Elle insiste pour qu'on la tutoie et qu'on l'appelle Vanessa, mais la tâche s'avère moins facile que prévu. Certes, quelques années seulement nous séparent, mais voilà, pour nous, elle sera toujours Madame Herzet.
Il faut dire que quand on l'a connue, c'était à l'époque où elle était encore prof de français, et bien plus que nos quelques années d'écart, la distance entre les bancs et le tableau traçait entre nous une frontière infranchissable.
Et pourtant, avec ses longs cheveux et ses yeux noircis aux kôhl, elle nous ressemblait plus qu'à ses collègues aux cheveux tirés, un sentiment renforcé par le sourire amusé qui ne quittait jamais ses lèvres.
Bien plus que la coolitude qui se dégageait d'elle, cependant, ce qui la distinguait des autres profs c'est surtout l'enthousiasme qu'elle mettait à nous communiquer sa passion pour la lecture. Par chance, tous les Liégeois peuvent aujourd'hui en profiter puisque
Afin de patienter jusqu'à l'édition 2016, on a demandé à Vanessa de partager avec nous (et vous!) ses auteurs liégeois préféré, afin de découvrir un autre aspect de notre belle Cité.
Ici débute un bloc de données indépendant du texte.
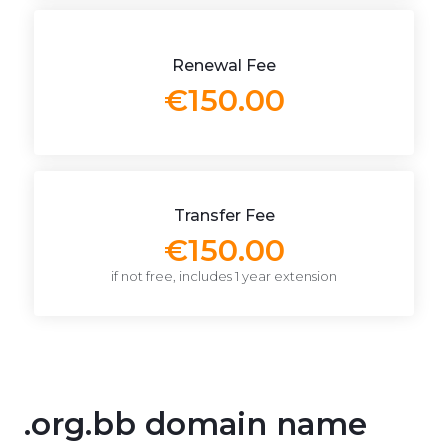
Renewal Fee
€150.00
Transfer Fee
€150.00
if not free, includes 1 year extension
.org.bb domain name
Récit d'une interview imaginée avec Luc Baba au fil des pages de ses livres.
* * *
Auteur d’une quinzaine de romans, comédien,
slameur, chanteur, animateur d’ateliers d’écriture, professeur d’anglais, Luc
Baba est né en 1970. C’est suite à la perte de ses crayons de couleur qu’il a commencé
à écrire vers l’âge de 7 ans et découvert que les mots étaient de nature à nous
faire voyager.
Discussion à bâtons rompus sur les plaisirs et
les pouvoirs de la littérature sur nos vies, avec l’un des auteurs-lecteurs
fétiches des Parlantes, quelque part entre Liège et l’océan…
L’enfance des mots
"Je me souviens qu’enfant le mot
« océan » me fascinait, car il rimait avec « géant » et
commençait par l’eau, puis la petite vague du s... Je voulais jouer avec les
mots. Et parmi tous ces mots, celui qui me touchait le plus était « invincible »,
parce que l’instituteur avait raconté l’histoire de la construction d’un
château de sable invincible. J’ai donc décidé que moi aussi je serais « invincible »,
c’est pourquoi j’ai écrit un petit texte qui s’intitulait ainsi.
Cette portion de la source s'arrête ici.